かつて孫悟空が釈迦如来によって五百年封印された時のように。
「おお悟空よ、死んでしまうとは情けない」
「……なんだよその言い草。俺様だって死にたくて死んだんじゃないやい!」
「須菩提から未来の世界では死者にこういうのだと聞きました」
(ったく、じいちゃんはしょーもないこと教えてんじゃねえよ……)
「ていうかなんでこっちの道にいるんだよ。俺様はてっきり……」
「あなたは私を避けるために左を選ぶと思ったのでしょう。

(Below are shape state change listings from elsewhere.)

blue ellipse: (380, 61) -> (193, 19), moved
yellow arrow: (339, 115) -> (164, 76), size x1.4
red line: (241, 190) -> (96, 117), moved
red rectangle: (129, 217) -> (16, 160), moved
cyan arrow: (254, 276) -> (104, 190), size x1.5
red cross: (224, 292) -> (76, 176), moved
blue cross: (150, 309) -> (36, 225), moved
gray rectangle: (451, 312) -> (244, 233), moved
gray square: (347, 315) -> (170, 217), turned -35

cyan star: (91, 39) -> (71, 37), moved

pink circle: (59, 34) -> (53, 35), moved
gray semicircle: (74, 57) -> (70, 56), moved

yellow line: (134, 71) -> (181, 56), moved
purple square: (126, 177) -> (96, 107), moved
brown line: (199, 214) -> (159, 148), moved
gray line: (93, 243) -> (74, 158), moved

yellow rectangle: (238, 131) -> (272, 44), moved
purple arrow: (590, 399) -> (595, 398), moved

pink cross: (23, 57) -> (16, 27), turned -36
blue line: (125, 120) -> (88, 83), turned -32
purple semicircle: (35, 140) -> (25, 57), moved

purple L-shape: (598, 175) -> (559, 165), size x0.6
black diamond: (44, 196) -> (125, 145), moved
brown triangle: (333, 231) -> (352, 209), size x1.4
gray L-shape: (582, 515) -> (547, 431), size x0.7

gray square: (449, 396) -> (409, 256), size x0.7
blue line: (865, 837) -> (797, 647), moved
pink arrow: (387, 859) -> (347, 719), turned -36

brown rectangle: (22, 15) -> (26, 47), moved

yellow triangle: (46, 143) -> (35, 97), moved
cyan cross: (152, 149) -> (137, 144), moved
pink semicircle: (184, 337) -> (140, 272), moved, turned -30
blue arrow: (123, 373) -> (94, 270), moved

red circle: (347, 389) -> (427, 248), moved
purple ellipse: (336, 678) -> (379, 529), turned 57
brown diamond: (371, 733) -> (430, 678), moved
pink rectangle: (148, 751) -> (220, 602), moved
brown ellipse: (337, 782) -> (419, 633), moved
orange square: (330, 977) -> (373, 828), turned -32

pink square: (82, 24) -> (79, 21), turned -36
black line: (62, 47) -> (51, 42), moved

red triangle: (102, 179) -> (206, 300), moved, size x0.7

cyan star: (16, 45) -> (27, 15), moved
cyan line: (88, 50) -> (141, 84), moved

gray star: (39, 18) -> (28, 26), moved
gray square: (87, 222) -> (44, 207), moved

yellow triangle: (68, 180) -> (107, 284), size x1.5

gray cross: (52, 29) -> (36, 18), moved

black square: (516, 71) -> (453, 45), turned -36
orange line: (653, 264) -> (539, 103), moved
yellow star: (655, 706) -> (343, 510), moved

顕聖二郎真君が知恵を働かせてくれたようですね」
まんまと顕聖二郎真君の策略に乗せられたと知り、孫悟空はため息をついた。
「こっちの道にアンタが出てくるなんて思わねえじゃねえか!クソ!」
「まあどちらを選んでも私のところへ来るようになっていましたけどね」
ニコリと笑う釈迦如来に、孫悟空は仏頂面で目を逸らした。
そもそも孫悟空はその昔、地獄で大暴れをしたことで出禁になっている。
閻魔大王も二度と孫悟空の相手をしたくないと釈迦如来に訴えたのだと釈迦如来から聞き、孫悟空はさらに頰を膨らませた。
「恨むなら自身の行いを恨みなさい」
「へーへーわかりましたよーっと」
「さて、斉天大聖ともあろうあなたが、牛魔王の子に負けたとは、太上老君も驚くでしょうね。あの八卦炉の炎を超える火力を放つとは」
「そうそう、あの紅孩児ってやつの出す火はほんとすごかったんだって!」
「負けて命を落としたとて、相手を褒めるとは。あなたも成長したと言うことでしょうか」
釈迦如来はふっと表情を和らげて言う。
「そりゃ俺様だって成長ぐらいするさ!」
「玄奘のおかげでしょうか。あんなに乱暴ものだったあなたとこうして会話が出来るだなんて、奇跡のようなものです」
「……なあ釈迦如来、俺様は前みたいに閻魔をぶっ飛ばして戻ろうと思ってたんだけどよ、アンタがここに来たってことはアンタが俺様を戻してくれるのか?」
「そうですねえ……まったく、玄奘を無事返せたと思ったら次はあなたですからねぇ……」
「なあ!もったいつけるなよ!ならなんでアンタはここに来たんだよ!」
「文殊菩薩と普賢菩薩がお前に話があるそうです」
そういうと、それぞれの雲に乗って文殊菩薩たちが降りてきた。
「よっ!魔羅戦以来だな孫悟空!」
普賢菩薩が気さくに片手をあげて挨拶をする。
文殊菩薩は無言で頭を下げて一礼をした。
「おう、久しぶりだな。で、話ってなんだ?」
「某たちはお前を屠った紅孩児を童子として迎えようと考えている。今から人間界に降り立つ故、お前をついでに送ろうかと思ってな」
「反魂香ならここにあるから、お前を体に戻せるぜ!」
「そうか!そりゃ助かるぜ!」
孫悟空は顔を明るくして喜び手を叩いた。